The best way to do this is to first list all of the potential topics you found in the book. Take these from the previous step. For the book of 1 Peter, your topics would include:
- Jesus Christ
- The Believer
- Wives and Husbands
- The devil
- The Gospel
Once you’ve written these on paper, start arranging your passages under these headings. Here is how R.A. Torrey began classifying his findings:
Meditate on Your Findings
“At first thought it might seem that when we had completed our classification of results out work was finished, but this is not so. These results are for use: first, for personal enjoyment and appropriation, and afterward to give out to others…We are not more through with a book when we have carefully and fully classified its contents than we are through with a meal when we have it arranged in an orderly way upon the table. It is there to eat, digest, and assimilate. One of the greatest failures in much of the Bible study of the day is just at this point. There is observation, analysis, classification, but no meditation. There is perhaps nothing so important in Bible study as meditation. -R.A. Torrey
Cerulean Sanctum recommends taking a month off to apply everything you have learned.

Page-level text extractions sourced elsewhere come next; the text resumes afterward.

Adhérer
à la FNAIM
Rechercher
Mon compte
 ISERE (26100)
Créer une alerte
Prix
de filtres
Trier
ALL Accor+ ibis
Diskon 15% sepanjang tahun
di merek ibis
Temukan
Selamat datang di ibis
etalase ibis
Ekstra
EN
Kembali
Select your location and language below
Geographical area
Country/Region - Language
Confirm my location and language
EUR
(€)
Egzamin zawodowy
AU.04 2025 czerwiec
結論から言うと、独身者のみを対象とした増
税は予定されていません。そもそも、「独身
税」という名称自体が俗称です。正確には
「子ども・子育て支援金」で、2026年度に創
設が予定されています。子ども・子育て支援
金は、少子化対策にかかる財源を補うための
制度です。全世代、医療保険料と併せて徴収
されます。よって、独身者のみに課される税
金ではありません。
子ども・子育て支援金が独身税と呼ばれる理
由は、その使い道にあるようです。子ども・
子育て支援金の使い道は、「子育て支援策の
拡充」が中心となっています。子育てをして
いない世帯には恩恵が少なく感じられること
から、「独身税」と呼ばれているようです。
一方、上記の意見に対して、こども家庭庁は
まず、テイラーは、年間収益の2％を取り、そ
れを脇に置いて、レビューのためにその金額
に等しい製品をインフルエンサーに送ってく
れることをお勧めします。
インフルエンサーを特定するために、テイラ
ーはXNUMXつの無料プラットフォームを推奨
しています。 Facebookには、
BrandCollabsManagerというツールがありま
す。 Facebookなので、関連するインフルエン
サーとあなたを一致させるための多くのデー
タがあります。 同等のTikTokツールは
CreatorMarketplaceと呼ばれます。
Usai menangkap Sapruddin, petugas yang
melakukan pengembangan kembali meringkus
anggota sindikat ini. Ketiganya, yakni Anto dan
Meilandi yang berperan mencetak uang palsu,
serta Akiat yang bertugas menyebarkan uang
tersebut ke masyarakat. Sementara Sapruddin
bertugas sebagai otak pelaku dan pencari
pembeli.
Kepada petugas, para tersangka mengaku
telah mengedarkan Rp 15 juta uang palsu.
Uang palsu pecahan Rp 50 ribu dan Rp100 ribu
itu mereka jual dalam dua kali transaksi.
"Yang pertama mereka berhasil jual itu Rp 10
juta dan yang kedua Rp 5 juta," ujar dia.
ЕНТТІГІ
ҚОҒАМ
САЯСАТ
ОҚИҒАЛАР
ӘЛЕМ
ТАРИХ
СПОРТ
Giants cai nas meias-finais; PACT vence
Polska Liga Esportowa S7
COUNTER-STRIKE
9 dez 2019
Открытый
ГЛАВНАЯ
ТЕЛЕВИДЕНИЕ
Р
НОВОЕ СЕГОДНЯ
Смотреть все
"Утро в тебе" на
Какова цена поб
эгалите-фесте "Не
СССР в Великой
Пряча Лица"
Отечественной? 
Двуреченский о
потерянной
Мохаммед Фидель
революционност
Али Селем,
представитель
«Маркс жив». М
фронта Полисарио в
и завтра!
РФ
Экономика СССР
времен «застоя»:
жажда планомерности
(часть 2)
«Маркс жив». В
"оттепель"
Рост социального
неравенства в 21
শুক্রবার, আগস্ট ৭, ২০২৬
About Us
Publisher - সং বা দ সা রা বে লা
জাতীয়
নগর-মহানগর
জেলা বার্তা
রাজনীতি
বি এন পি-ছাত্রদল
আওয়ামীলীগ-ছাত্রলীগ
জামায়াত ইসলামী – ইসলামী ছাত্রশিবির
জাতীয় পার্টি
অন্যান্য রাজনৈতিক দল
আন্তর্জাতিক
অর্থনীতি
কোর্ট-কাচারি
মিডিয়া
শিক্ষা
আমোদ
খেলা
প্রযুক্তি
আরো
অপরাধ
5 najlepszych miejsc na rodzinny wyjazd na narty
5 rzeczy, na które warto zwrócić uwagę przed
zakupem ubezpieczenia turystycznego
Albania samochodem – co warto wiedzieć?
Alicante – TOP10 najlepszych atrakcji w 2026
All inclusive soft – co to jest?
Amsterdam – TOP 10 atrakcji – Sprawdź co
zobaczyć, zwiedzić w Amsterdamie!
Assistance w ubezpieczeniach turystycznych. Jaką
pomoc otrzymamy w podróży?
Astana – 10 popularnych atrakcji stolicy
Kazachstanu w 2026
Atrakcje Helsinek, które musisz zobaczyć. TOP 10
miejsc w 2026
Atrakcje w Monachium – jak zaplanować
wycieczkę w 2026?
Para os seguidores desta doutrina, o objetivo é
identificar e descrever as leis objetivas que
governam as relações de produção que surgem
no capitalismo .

Post verse reminders all over your house. Use Canva to make them attractive. Or write them in your handwriting and post them around the house.
Do what you need to do.
- What does this have to do with my job?
- How can I apply this to my family?
- Is there any new direction I am sensing from the Lord?
- How can I use this in ministry? In counseling a friend?

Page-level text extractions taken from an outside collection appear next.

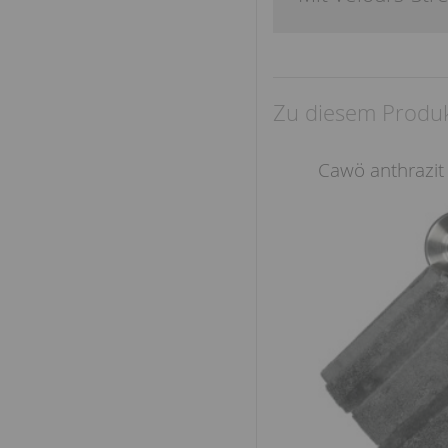
Zu diesem Produk
Cawö anthrazi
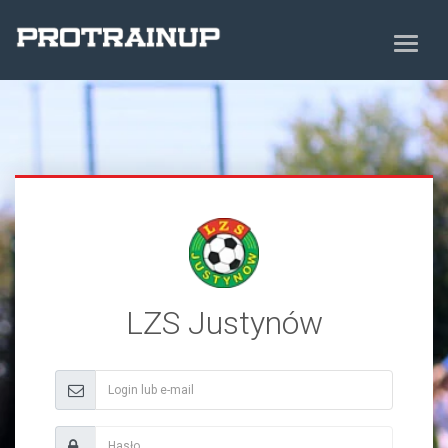
LZS Justynów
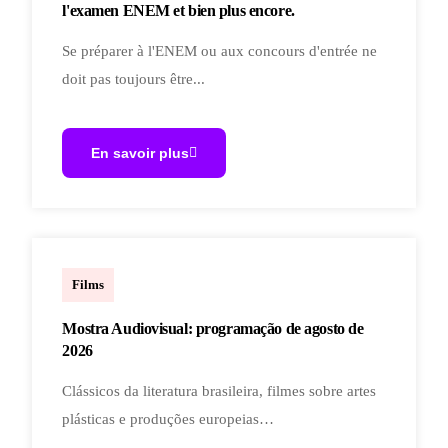
l'examen ENEM et bien plus encore.
Se préparer à l'ENEM ou aux concours d'entrée ne
doit pas toujours être...
En savoir plus
cineclubecauim
Films
Mostra Audiovisual: programação de agosto de
2026
Clássicos da literatura brasileira, filmes sobre artes
plásticas e produções europeias…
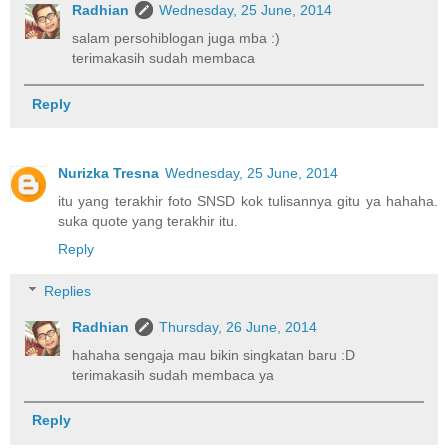
Radhian
Wednesday, 25 June, 2014
salam persohiblogan juga mba :)
terimakasih sudah membaca
Reply
Nurizka Tresna
Wednesday, 25 June, 2014
itu yang terakhir foto SNSD kok tulisannya gitu ya hahaha.
suka quote yang terakhir itu.
Reply
Replies
Radhian
Thursday, 26 June, 2014
hahaha sengaja mau bikin singkatan baru :D
terimakasih sudah membaca ya
Reply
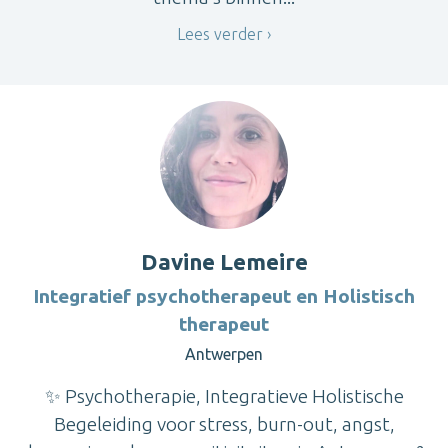
Lees verder
Davine Lemeire
Integratief psychotherapeut en Holistisch
therapeut
Antwerpen
✨ Psychotherapie, Integratieve Holistische
Begeleiding voor stress, burn-out, angst,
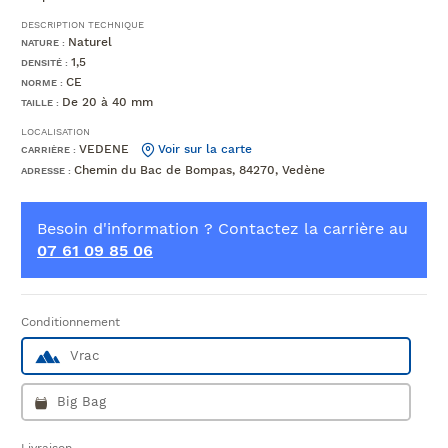
DESCRIPTION TECHNIQUE
Naturel
NATURE :
1,5
DENSITÉ :
CE
NORME :
De 20 à 40 mm
TAILLE :
LOCALISATION
VEDENE
Voir sur la carte
CARRIÈRE :
Chemin du Bac de Bompas, 84270, Vedène
ADRESSE :
Besoin d'information ? Contactez la carrière au
07 61 09 85 06
Conditionnement
Vrac
Big Bag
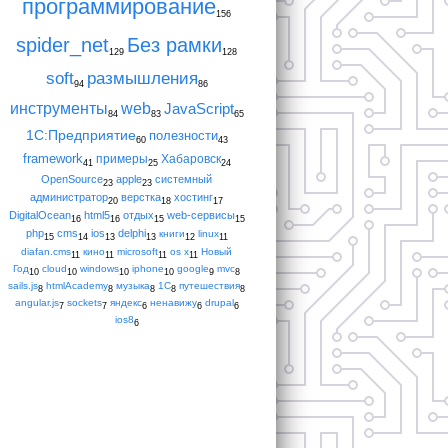
программирование
156
spider_net
Без рамки
129
128
soft
размышления
94
86
инструменты
web
JavaScript
84
83
65
1С:Предприятие
полезности
60
43
framework
примеры
Хабаровск
41
25
24
OpenSource
apple
системный
23
23
администратор
верстка
хостинг
20
18
17
DigitalOcean
html5
отдых
web-сервисы
16
16
15
15
php
cms
ios
delphi
книги
linux
15
14
13
13
12
11
diafan.cms
кино
microsoft
os x
Новый
11
11
11
11
Год
cloud
windows
iphone
google
mvc
10
10
10
10
9
8
sails.js
htmlAcademy
музыка
1С
путешествия
8
8
8
8
8
angular.js
sockets
яндекс
ненавижу
drupal
7
7
6
6
6
ios8
6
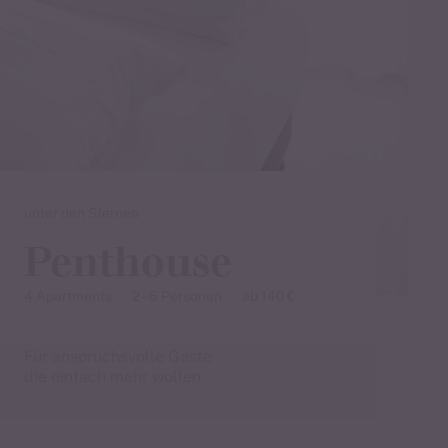
unter den Sternen
Penthouse
4 Apartments
2 – 6 Personen
ab 140 €
Für anspruchsvolle Gäste
die einfach mehr wollen.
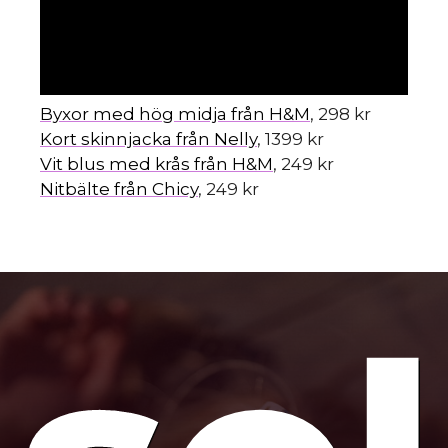
mo
Byxor med hög midja från H&M
, 298 kr
Kort skinnjacka från Nelly
, 1399 kr
Vit blus med krås från H&M
, 249 kr
Nitbälte från Chicy
, 249 kr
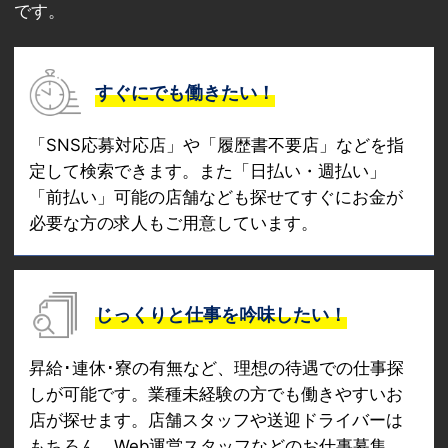
です。
すぐにでも働きたい！
「SNS応募対応店」や「履歴書不要店」などを指
定して検索できます。また「日払い・週払い」
「前払い」可能の店舗なども探せてすぐにお金が
必要な方の求人もご用意しています。
じっくりと仕事を吟味したい！
昇給･連休･寮の有無など、理想の待遇での仕事探
しが可能です。業種未経験の方でも働きやすいお
店が探せます。店舗スタッフや送迎ドライバーは
もちろん、Web運営スタッフなどのお仕事募集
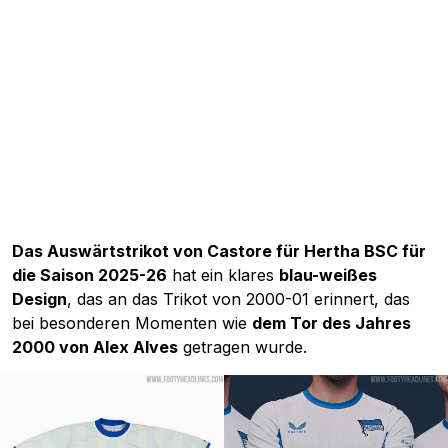
Das Auswärtstrikot von Castore für Hertha BSC für
die Saison 2025-26
hat ein klares
blau-weißes
Design
, das an das Trikot von 2000-01 erinnert, das
bei besonderen Momenten wie
dem Tor des Jahres
2000 von Alex Alves
getragen wurde.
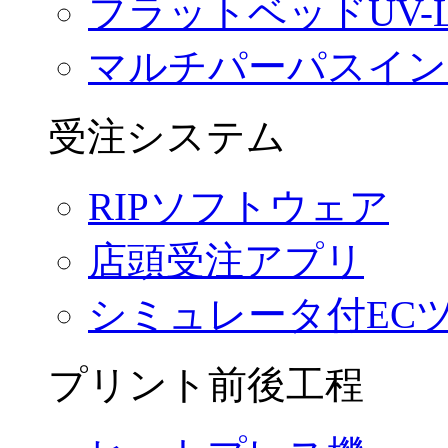
フラットベッドUV-
マルチパーパスイン
受注システム
RIPソフトウェア
店頭受注アプリ
シミュレータ付EC
プリント前後工程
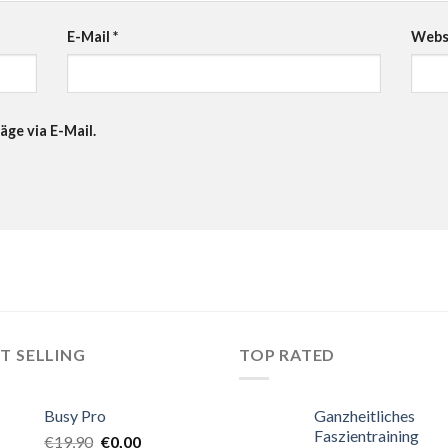
E-Mail
*
Webs
äge via E-Mail.
T SELLING
TOP RATED
Busy Pro
Ganzheitliches
Faszientraining
€
19,90
€
0,00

Escape to the great outdoors and just meditate on these lessons as you enjoy God’s creation.
What if I Have Trouble Concentrating?
After reading the steps above, you may find that they are unrealistic for you. Maybe you cannot concentrate, have trouble remembering, or reading an entire book 30 times just isn’t going to happen.
Break the rules.
- Paint your prayer instead of praying it.
- Escape to nature and meditate instead of posting notes around your house
- Talk to other Christians about the book you are interested in and note their findings.
- Listen to sermons while you run or exercise.
- Draw out your outline in a creative way, instead of as a linear outline.
Don’t feel guilty if you cannot stick to the exact steps above. Everyone is different. What matters is that you are getting into the Scriptures every day and finding a way to record and apply what you are learning.
Anyone can Study the Bible
Don’t let Fear or intimidation keep you reading those superficially emotional Christian books and listening to fluffy sermons.
Study the Bible for yourself. You can do it.
Dig in the scriptures. The brightest diamonds are often hidden the deepest. Got it?